[What needs to be done]: Leaving the pictures aside, repeat each line below exactly.

[Document understanding data]:
Content starts

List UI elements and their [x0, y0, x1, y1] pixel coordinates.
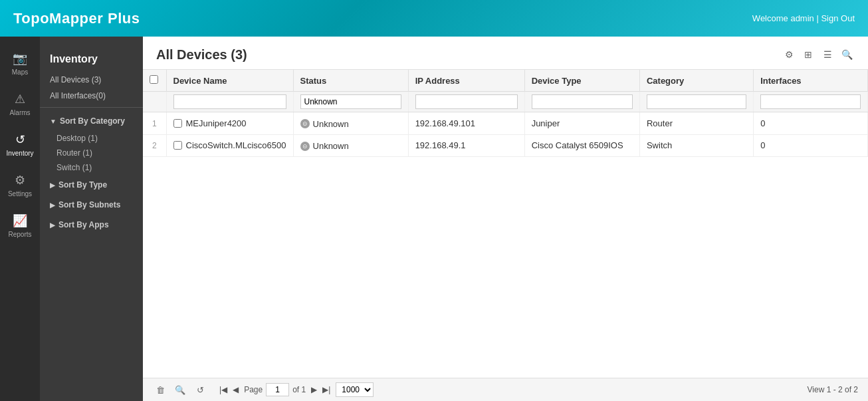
row-device-name: CiscoSwitch.MLcisco6500: [166, 134, 293, 157]
filter-ip-address-cell: [408, 92, 524, 112]
user-info: Welcome admin | Sign Out: [752, 13, 855, 23]
sort-by-type-label: Sort By Type: [58, 180, 107, 190]
inventory-icon: ↺: [15, 132, 25, 147]
col-checkbox: [143, 70, 166, 92]
row-ip-address: 192.168.49.1: [408, 134, 524, 157]
row-device-name: MEJuniper4200: [166, 112, 293, 135]
nav-maps[interactable]: 📷 Maps: [0, 43, 40, 84]
filter-interfaces-cell: [754, 92, 868, 112]
row-status: ⊝ Unknown: [293, 112, 408, 135]
col-device-name: Device Name: [166, 70, 293, 92]
nav-reports[interactable]: 📈 Reports: [0, 205, 40, 246]
main-layout: 📷 Maps ⚠ Alarms ↺ Inventory ⚙ Settings 📈…: [0, 37, 868, 401]
footer-left: 🗑 🔍 ↺ |◀ ◀ Page of 1 ▶ ▶| 1000 500 100 5…: [153, 382, 374, 397]
filter-interfaces-input[interactable]: [760, 94, 861, 109]
row-num-cell: 1: [143, 112, 166, 135]
nav-next-btn[interactable]: ▶: [311, 385, 317, 394]
nav-inventory[interactable]: ↺ Inventory: [0, 124, 40, 165]
row-interfaces: 0: [754, 134, 868, 157]
device-name-value: CiscoSwitch.MLcisco6500: [186, 140, 286, 150]
select-all-checkbox[interactable]: [150, 75, 158, 84]
sort-by-category-label: Sort By Category: [60, 116, 125, 126]
sort-by-apps-label: Sort By Apps: [58, 220, 109, 229]
filter-device-type-input[interactable]: [532, 94, 633, 109]
table-filter-row: [143, 92, 868, 112]
alarm-icon: ⚠: [15, 92, 25, 106]
filter-checkbox-cell: [143, 92, 166, 112]
maps-label: Maps: [12, 68, 28, 76]
table-container: Device Name Status IP Address Device Typ…: [143, 70, 868, 378]
sort-by-type-header[interactable]: ▶ Sort By Type: [40, 175, 143, 195]
search-footer-btn[interactable]: 🔍: [173, 382, 187, 397]
filter-status-cell: [293, 92, 408, 112]
page-input[interactable]: [266, 383, 289, 396]
filter-device-type-cell: [524, 92, 639, 112]
table-body: 1 MEJuniper4200 ⊝ Unknown 192.168.49.101…: [143, 112, 868, 157]
col-interfaces: Interfaces: [754, 70, 868, 92]
content-area: All Devices (3) ⚙ ⊞ ☰ 🔍 Device Name Stat…: [143, 37, 868, 401]
settings-label: Settings: [8, 190, 32, 198]
table-row[interactable]: 2 CiscoSwitch.MLcisco6500 ⊝ Unknown 192.…: [143, 134, 868, 157]
nav-prev-btn[interactable]: ◀: [233, 385, 239, 394]
settings-icon: ⚙: [15, 173, 25, 188]
row-device-type: Juniper: [524, 112, 639, 135]
delete-btn[interactable]: 🗑: [153, 382, 167, 397]
content-title: All Devices (3): [156, 47, 247, 63]
row-ip-address: 192.168.49.101: [408, 112, 524, 135]
table-row[interactable]: 1 MEJuniper4200 ⊝ Unknown 192.168.49.101…: [143, 112, 868, 135]
arrow-right-icon-type: ▶: [50, 182, 55, 189]
sort-by-subnets-header[interactable]: ▶ Sort By Subnets: [40, 195, 143, 215]
nav-all-interfaces[interactable]: All Interfaces(0): [40, 88, 143, 104]
of-label: of 1: [292, 385, 306, 394]
arrow-right-icon-subnets: ▶: [50, 201, 55, 209]
col-status: Status: [293, 70, 408, 92]
table-footer: 🗑 🔍 ↺ |◀ ◀ Page of 1 ▶ ▶| 1000 500 100 5…: [143, 378, 868, 401]
nav-all-devices[interactable]: All Devices (3): [40, 72, 143, 88]
row-checkbox-0[interactable]: [173, 119, 182, 128]
search-btn[interactable]: 🔍: [839, 47, 855, 63]
filter-category-input[interactable]: [647, 94, 746, 109]
list-view-btn[interactable]: ☰: [819, 47, 835, 63]
alarms-label: Alarms: [9, 109, 30, 116]
reports-icon: 📈: [13, 213, 27, 228]
row-interfaces: 0: [754, 112, 868, 135]
refresh-btn[interactable]: ↺: [193, 382, 207, 397]
icon-sidebar: 📷 Maps ⚠ Alarms ↺ Inventory ⚙ Settings 📈…: [0, 37, 40, 401]
sort-by-subnets-label: Sort By Subnets: [58, 200, 120, 209]
status-value: Unknown: [313, 119, 349, 129]
nav-separator-1: [40, 107, 143, 108]
row-category: Router: [639, 112, 753, 135]
row-status: ⊝ Unknown: [293, 134, 408, 157]
row-checkbox-1[interactable]: [173, 141, 182, 150]
filter-device-name-input[interactable]: [173, 94, 286, 109]
nav-alarms[interactable]: ⚠ Alarms: [0, 84, 40, 124]
app-title: TopoMapper Plus: [13, 10, 140, 27]
reports-label: Reports: [8, 231, 31, 238]
nav-section-title: Inventory: [40, 43, 143, 72]
row-category: Switch: [639, 134, 753, 157]
page-info: Page of 1: [244, 383, 306, 396]
header-actions: ⚙ ⊞ ☰ 🔍: [781, 47, 855, 63]
nav-last-btn: ▶|: [322, 385, 330, 394]
sort-by-category-header[interactable]: ▼ Sort By Category: [40, 111, 143, 131]
filter-status-input[interactable]: [300, 94, 401, 109]
app-header: TopoMapper Plus Welcome admin | Sign Out: [0, 0, 868, 37]
device-name-value: MEJuniper4200: [186, 118, 247, 128]
category-router[interactable]: Router (1): [40, 146, 143, 160]
page-label: Page: [244, 385, 263, 394]
filter-ip-address-input[interactable]: [415, 94, 518, 109]
sort-by-apps-header[interactable]: ▶ Sort By Apps: [40, 215, 143, 235]
arrow-right-icon-apps: ▶: [50, 221, 55, 229]
camera-icon: 📷: [13, 51, 27, 66]
category-desktop[interactable]: Desktop (1): [40, 131, 143, 146]
status-icon: ⊝: [300, 119, 310, 128]
grid-view-btn[interactable]: ⊞: [800, 47, 816, 63]
status-icon: ⊝: [300, 142, 310, 151]
row-device-type: Cisco Catalyst 6509IOS: [524, 134, 639, 157]
settings-action-btn[interactable]: ⚙: [781, 47, 797, 63]
per-page-select[interactable]: 1000 500 100 50: [336, 382, 374, 397]
nav-settings[interactable]: ⚙ Settings: [0, 165, 40, 205]
devices-table: Device Name Status IP Address Device Typ…: [143, 70, 868, 157]
category-switch[interactable]: Switch (1): [40, 160, 143, 175]
table-header-row: Device Name Status IP Address Device Typ…: [143, 70, 868, 92]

Content ends

[Result for this task]:
List UI elements and their [x0, y0, x1, y1] pixel coordinates.
row-device-name: CiscoSwitch.MLcisco6500: [166, 134, 293, 157]
filter-ip-address-cell: [408, 92, 524, 112]
user-info: Welcome admin | Sign Out: [752, 13, 855, 23]
sort-by-type-label: Sort By Type: [58, 180, 107, 190]
inventory-icon: ↺: [15, 132, 25, 147]
col-checkbox: [143, 70, 166, 92]
row-ip-address: 192.168.49.1: [408, 134, 524, 157]
row-device-name: MEJuniper4200: [166, 112, 293, 135]
nav-maps[interactable]: 📷 Maps: [0, 43, 40, 84]
filter-interfaces-cell: [754, 92, 868, 112]
row-status: ⊝ Unknown: [293, 112, 408, 135]
col-device-name: Device Name: [166, 70, 293, 92]
nav-reports[interactable]: 📈 Reports: [0, 205, 40, 246]
main-layout: 📷 Maps ⚠ Alarms ↺ Inventory ⚙ Settings 📈…: [0, 37, 868, 401]
footer-left: 🗑 🔍 ↺ |◀ ◀ Page of 1 ▶ ▶| 1000 500 100 5…: [153, 382, 374, 397]
filter-interfaces-input[interactable]: [760, 94, 861, 109]
row-num-cell: 1: [143, 112, 166, 135]
nav-next-btn[interactable]: ▶: [311, 385, 317, 394]
nav-inventory[interactable]: ↺ Inventory: [0, 124, 40, 165]
row-interfaces: 0: [754, 134, 868, 157]
device-name-value: CiscoSwitch.MLcisco6500: [186, 140, 286, 150]
select-all-checkbox[interactable]: [150, 75, 158, 84]
sort-by-category-label: Sort By Category: [60, 116, 125, 126]
sort-by-apps-label: Sort By Apps: [58, 220, 109, 229]
filter-device-type-input[interactable]: [532, 94, 633, 109]
table-filter-row: [143, 92, 868, 112]
alarm-icon: ⚠: [15, 92, 25, 106]
filter-checkbox-cell: [143, 92, 166, 112]
maps-label: Maps: [12, 68, 28, 76]
table-container: Device Name Status IP Address Device Typ…: [143, 70, 868, 378]
sort-by-type-header[interactable]: ▶ Sort By Type: [40, 175, 143, 195]
search-footer-btn[interactable]: 🔍: [173, 382, 187, 397]
filter-status-cell: [293, 92, 408, 112]
page-input[interactable]: [266, 383, 289, 396]
filter-device-type-cell: [524, 92, 639, 112]
table-body: 1 MEJuniper4200 ⊝ Unknown 192.168.49.101…: [143, 112, 868, 157]
col-interfaces: Interfaces: [754, 70, 868, 92]
content-area: All Devices (3) ⚙ ⊞ ☰ 🔍 Device Name Stat…: [143, 37, 868, 401]
settings-label: Settings: [8, 190, 32, 198]
table-row[interactable]: 2 CiscoSwitch.MLcisco6500 ⊝ Unknown 192.…: [143, 134, 868, 157]
nav-prev-btn[interactable]: ◀: [233, 385, 239, 394]
settings-icon: ⚙: [15, 173, 25, 188]
row-device-type: Juniper: [524, 112, 639, 135]
delete-btn[interactable]: 🗑: [153, 382, 167, 397]
content-title: All Devices (3): [156, 47, 247, 63]
row-ip-address: 192.168.49.101: [408, 112, 524, 135]
table-row[interactable]: 1 MEJuniper4200 ⊝ Unknown 192.168.49.101…: [143, 112, 868, 135]
arrow-right-icon-type: ▶: [50, 182, 55, 189]
sort-by-subnets-header[interactable]: ▶ Sort By Subnets: [40, 195, 143, 215]
nav-all-interfaces[interactable]: All Interfaces(0): [40, 88, 143, 104]
of-label: of 1: [292, 385, 306, 394]
arrow-right-icon-subnets: ▶: [50, 201, 55, 209]
col-status: Status: [293, 70, 408, 92]
table-footer: 🗑 🔍 ↺ |◀ ◀ Page of 1 ▶ ▶| 1000 500 100 5…: [143, 378, 868, 401]
nav-all-devices[interactable]: All Devices (3): [40, 72, 143, 88]
row-checkbox-0[interactable]: [173, 119, 182, 128]
search-btn[interactable]: 🔍: [839, 47, 855, 63]
filter-category-input[interactable]: [647, 94, 746, 109]
list-view-btn[interactable]: ☰: [819, 47, 835, 63]
alarms-label: Alarms: [9, 109, 30, 116]
reports-icon: 📈: [13, 213, 27, 228]
row-interfaces: 0: [754, 112, 868, 135]
refresh-btn[interactable]: ↺: [193, 382, 207, 397]
icon-sidebar: 📷 Maps ⚠ Alarms ↺ Inventory ⚙ Settings 📈…: [0, 37, 40, 401]
sort-by-subnets-label: Sort By Subnets: [58, 200, 120, 209]
status-value: Unknown: [313, 119, 349, 129]
nav-separator-1: [40, 107, 143, 108]
row-category: Router: [639, 112, 753, 135]
row-status: ⊝ Unknown: [293, 134, 408, 157]
row-checkbox-1[interactable]: [173, 141, 182, 150]
filter-device-name-input[interactable]: [173, 94, 286, 109]
nav-alarms[interactable]: ⚠ Alarms: [0, 84, 40, 124]
app-title: TopoMapper Plus: [13, 10, 140, 27]
reports-label: Reports: [8, 231, 31, 238]
nav-section-title: Inventory: [40, 43, 143, 72]
row-category: Switch: [639, 134, 753, 157]
page-info: Page of 1: [244, 383, 306, 396]
header-actions: ⚙ ⊞ ☰ 🔍: [781, 47, 855, 63]
nav-last-btn: ▶|: [322, 385, 330, 394]
sort-by-category-header[interactable]: ▼ Sort By Category: [40, 111, 143, 131]
filter-status-input[interactable]: [300, 94, 401, 109]
app-header: TopoMapper Plus Welcome admin | Sign Out: [0, 0, 868, 37]
device-name-value: MEJuniper4200: [186, 118, 247, 128]
category-router[interactable]: Router (1): [40, 146, 143, 160]
page-label: Page: [244, 385, 263, 394]
filter-ip-address-input[interactable]: [415, 94, 518, 109]
sort-by-apps-header[interactable]: ▶ Sort By Apps: [40, 215, 143, 235]
arrow-right-icon-apps: ▶: [50, 221, 55, 229]
camera-icon: 📷: [13, 51, 27, 66]
category-desktop[interactable]: Desktop (1): [40, 131, 143, 146]
status-icon: ⊝: [300, 119, 310, 128]
grid-view-btn[interactable]: ⊞: [800, 47, 816, 63]
status-icon: ⊝: [300, 142, 310, 151]
row-device-type: Cisco Catalyst 6509IOS: [524, 134, 639, 157]
settings-action-btn[interactable]: ⚙: [781, 47, 797, 63]
per-page-select[interactable]: 1000 500 100 50: [336, 382, 374, 397]
nav-settings[interactable]: ⚙ Settings: [0, 165, 40, 205]
devices-table: Device Name Status IP Address Device Typ…: [143, 70, 868, 157]
category-switch[interactable]: Switch (1): [40, 160, 143, 175]
table-header-row: Device Name Status IP Address Device Typ…: [143, 70, 868, 92]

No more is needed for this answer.